Congress declared Confederate soldiers to be American soldiers.
Congress said it would provide gravestones for Confederate veterans and pay pensions to their widows (in 1958, after virtually all Confederate veterans were dead), but it didn’t say that they were to be considered US veterans or soldiers.
He might be right about that. My view is that, while some might find the “Stars and Bars” offensive, everyone can find something to get offended about if they look hard enough. It is what it is, part of our history. In that context, I believe cemetaries for example, where either Union and Confederate soldiers are buried, should be exempt, or it should be understood. It seems to me we as a society should look to the future, and not the past, while at the same time we honor the soldiers that fought bravely on both sides in that war. They deserve that much.
The plural of Cannon is Cannon!
Please make a note of it. That is all.
What about deer, moose and sheep with cannon?
What BS!
SORRY but you are 100% WRONG. = A federal law was overwhelmingly passed by Congress in 1914 & signed by POTUS Woodrow Wilson.
(I used to have a copy of the law.)
The law specifically stated that ALL Confederate veterans were also US VETERANS & entitled to all of the same benefits as any other veteran.
JACKSON CIRCLE (named after GEN Stonewall Jackson) at Arlington National Cemetery has had US-provided CSA gravestones since the 19th Century.

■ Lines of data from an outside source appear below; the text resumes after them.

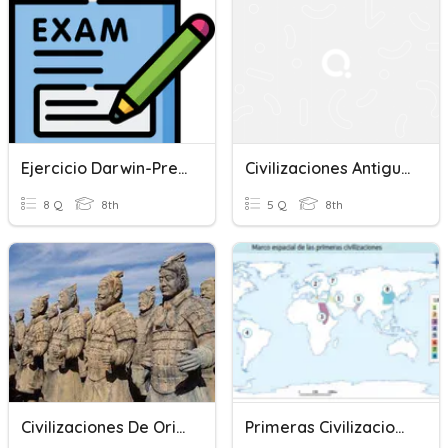
Ejercicio Darwin-Prehistoria-Antiguas Civilizaciones
Civilizaciones Antiguas
8 Q
8th
5 Q
8th
Civilizaciones De Oriente
Primeras Civilizaciones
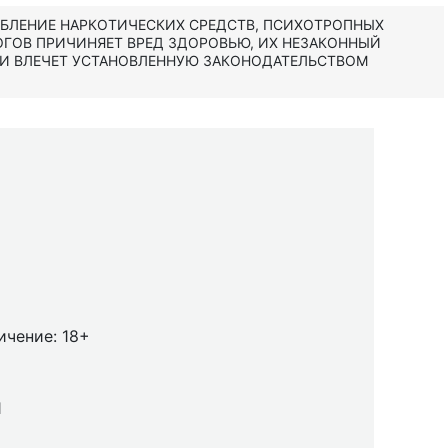
ЕБЛЕНИЕ НАРКОТИЧЕСКИХ СРЕДСТВ, ПСИХОТРОПНЫХ
ОГОВ ПРИЧИНЯЕТ ВРЕД ЗДОРОВЬЮ, ИХ НЕЗАКОННЫЙ
 И ВЛЕЧЕТ УСТАНОВЛЕННУЮ ЗАКОНОДАТЕЛЬСТВОМ
2
ичение: 18+
1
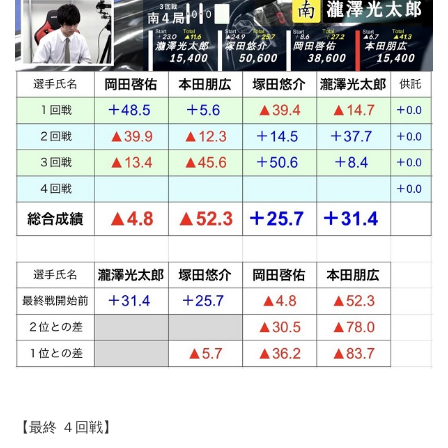
【最終 ４回戦】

(Union gravestones are rounded on top & CSA gravestones are pointed on top.)
Notes:
1. The sisters of MAJ Audie Murphy, of WWII fame, requested a “pointed top” tombstone to mark his grave at ANC. - The request was refused as those stones are reserved for CSA veterans.
and
2. The last CSA veteran (unless another unburied corpse has been discovered since) was interred in Section 161 in 2009.
Yours, TMN78247
Confederate Soldiers Are Considered U.S. Veterans Under Federal Law-Truth! https://www.truthorfiction.com/confederate-soldiers-are-considered-u-s-veterans-under-federal-law/
Confederate Soldiers American Veterans by Act of Congress https://www.veteranstoday.com/2013/04/03/confederate-soldiers-american-veterans-by-act-of-congress/ https://www.veteranstodayarchives.com/2011/04/14/confederate-soldiers-are-american-veterans-by-act-of-congress/
Public Law 810 refers to Part II, Chapter 23 of U.S. Code 38 which says that the government should, when requested, pay to put up monuments or headstones for unmarked graves for three groups of people:
(1) Any individual buried in a national cemetery or in a post cemetery.
(2) Any individual eligible for burial in a national cemetery (but not buried there), except for those persons or classes of persons enumerated in section 2402(a)(4), (5), and (6) of this title.
(3) Soldiers of the Union and Confederate Armies of the Civil War.
Public Law 85-425 was passed 23 May 1958, entitling the widows of deceased Confederate soldiers to military pensions:
To increase the monthly rates of pension payable to widows and former widows of deceased veterans of the Spanish-American War, Civil War, Indian War, and Mexican War, and provide pensions to widows of veterans who served in the military or naval forces of the Confederate States of America during the Civil War.
No where in either piece of legislation are Confederate soldiers declared to be American veterans.
Since they are grouped together in the same sentence, Union soldiers cannot be American veterans either.
Their status is defined elsewhere in law. This chapter dealt with pensions for widows.
When I passed the Confederate soldiers buried at Arlington Cemetery there was no sign indicating they were not real Americans.